WHAT TO DO
For this exercise, return all the data word for word, with images left out.

────────────────

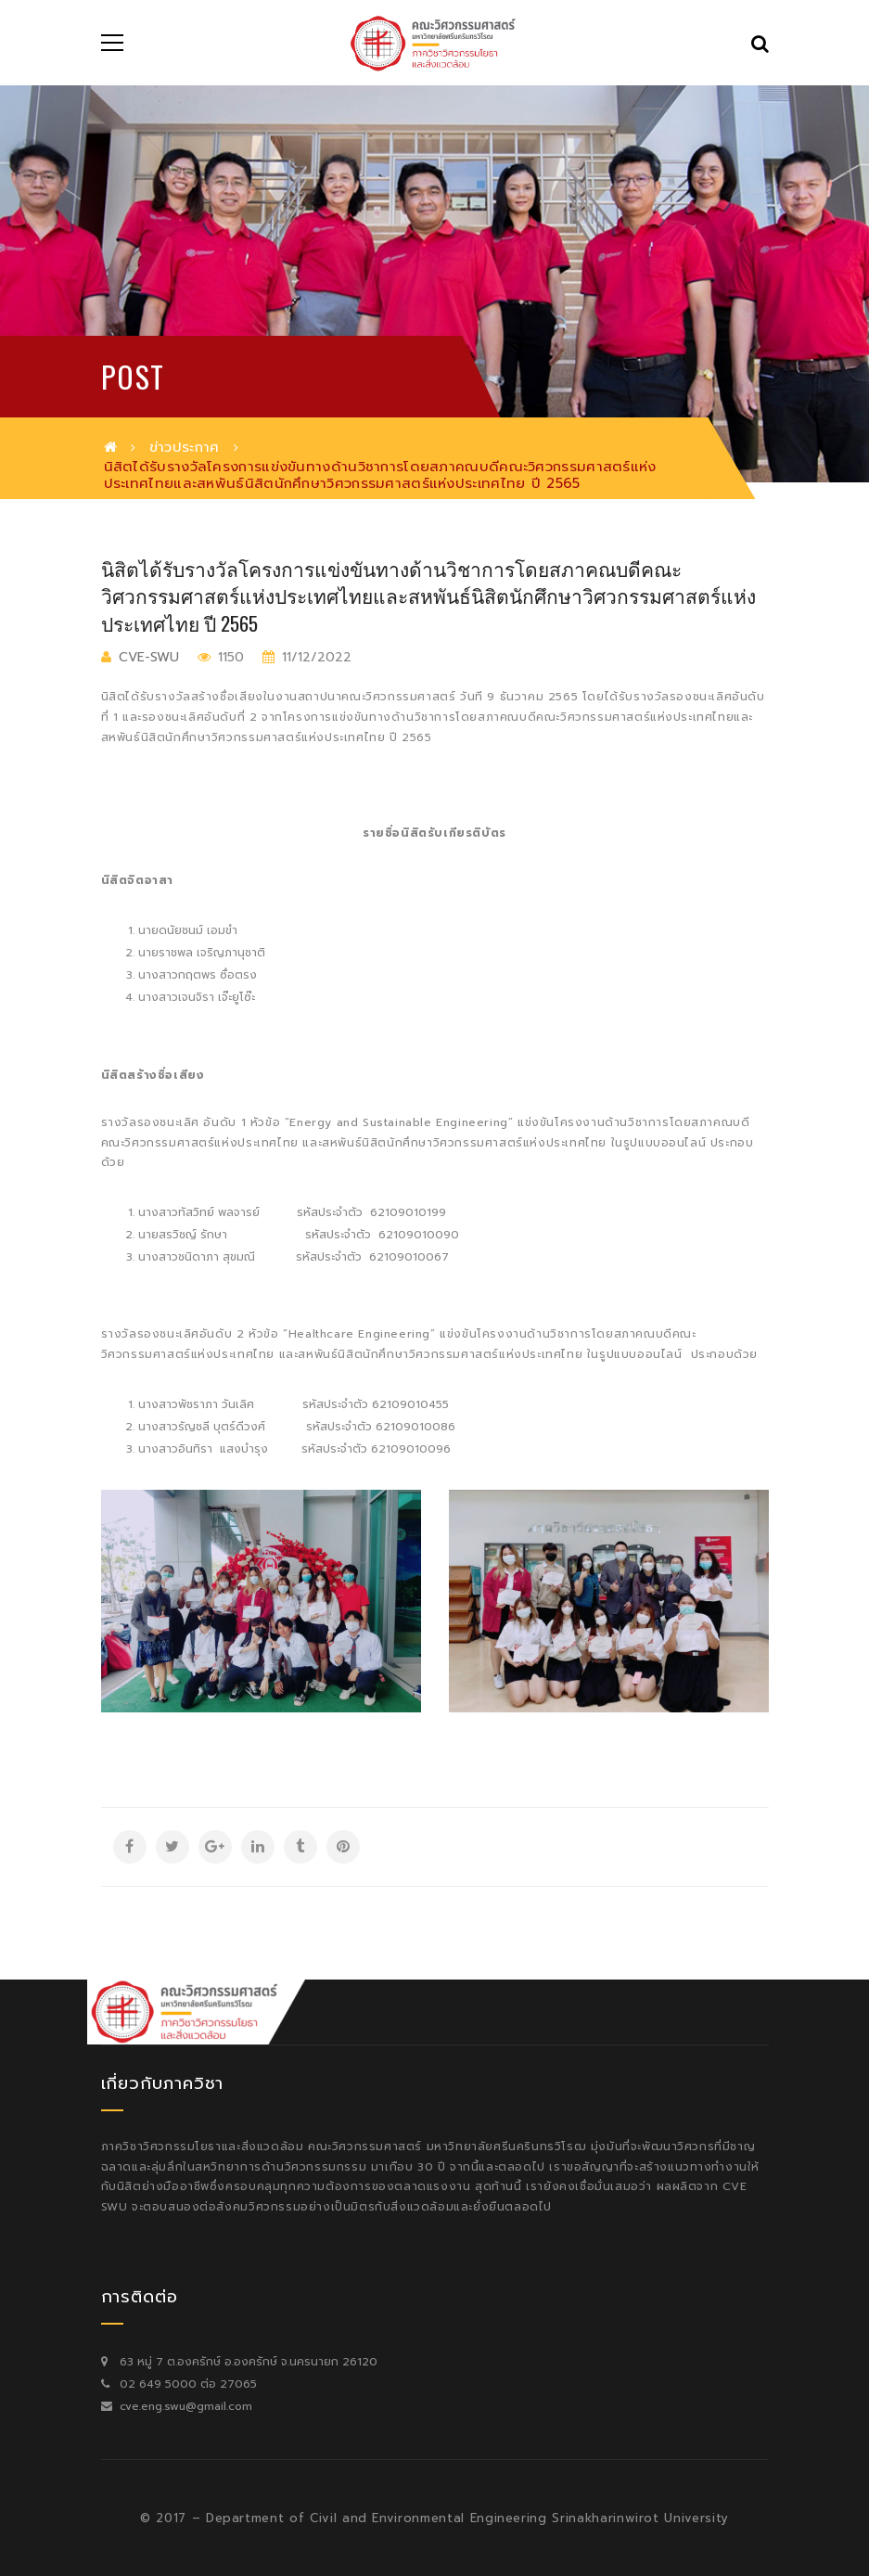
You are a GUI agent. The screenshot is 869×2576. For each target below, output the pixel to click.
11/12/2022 (314, 657)
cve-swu (149, 657)
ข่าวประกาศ (184, 447)
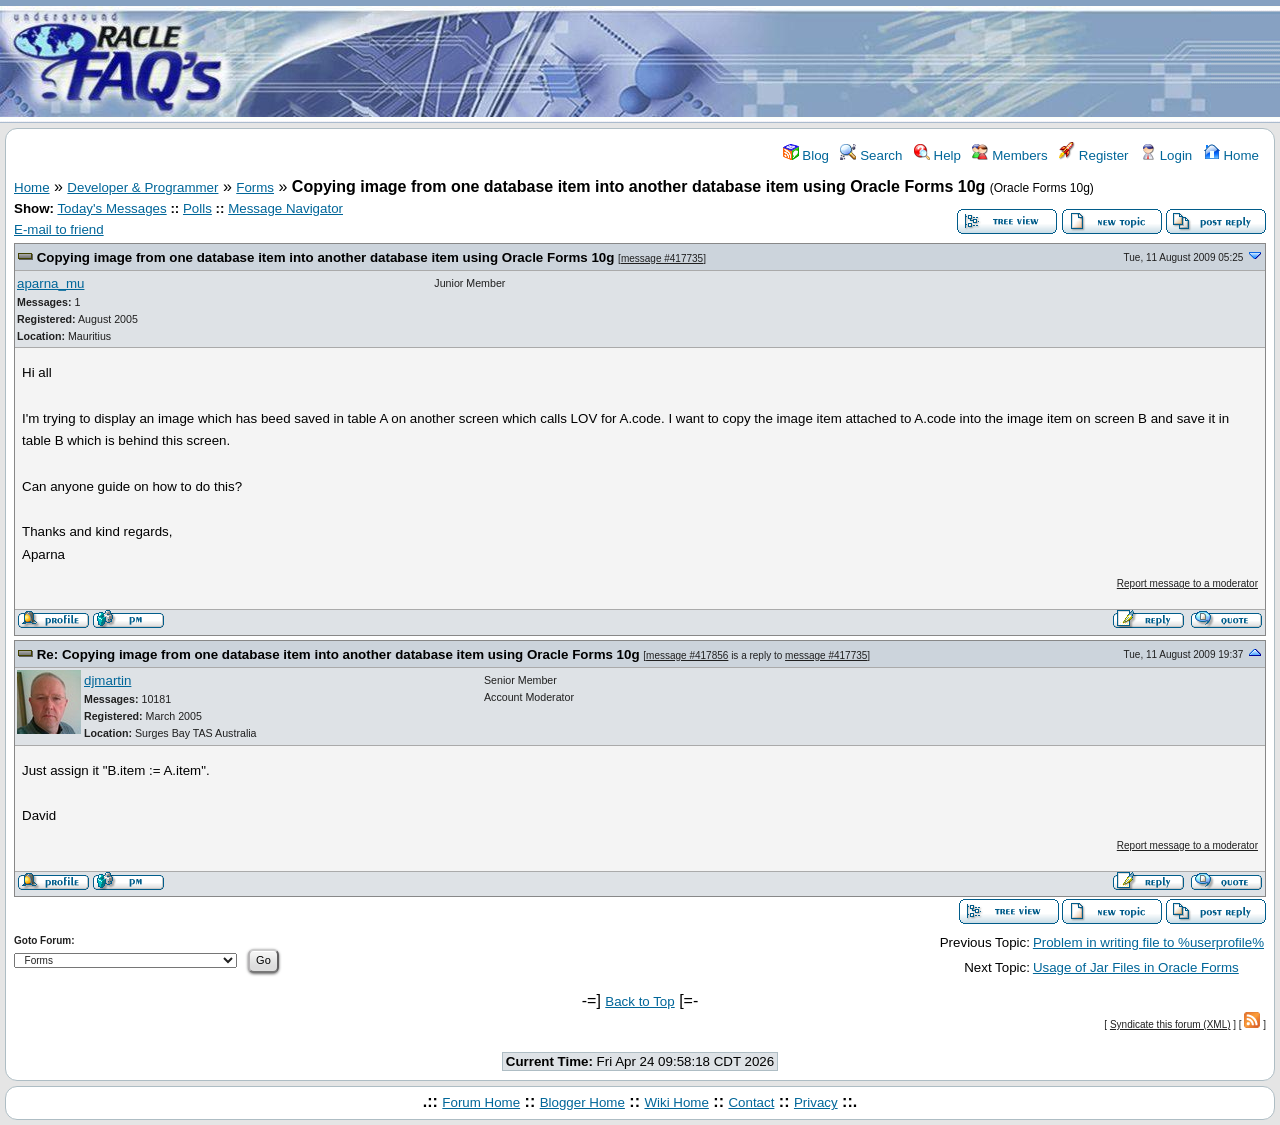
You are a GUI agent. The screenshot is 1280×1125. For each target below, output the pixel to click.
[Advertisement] (758, 63)
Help (937, 155)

────────────────

RESPONSE AREA
You are a GUI agent. The screenshot is 869×2576. For each target below, output the pixel to click.
11/12/2022 (314, 657)
cve-swu (149, 657)
ข่าวประกาศ (184, 447)
You are a GUI agent. The screenshot is 1280×1125. For each target below, output the pixel to click.
[Advertisement] (758, 63)
Help (937, 155)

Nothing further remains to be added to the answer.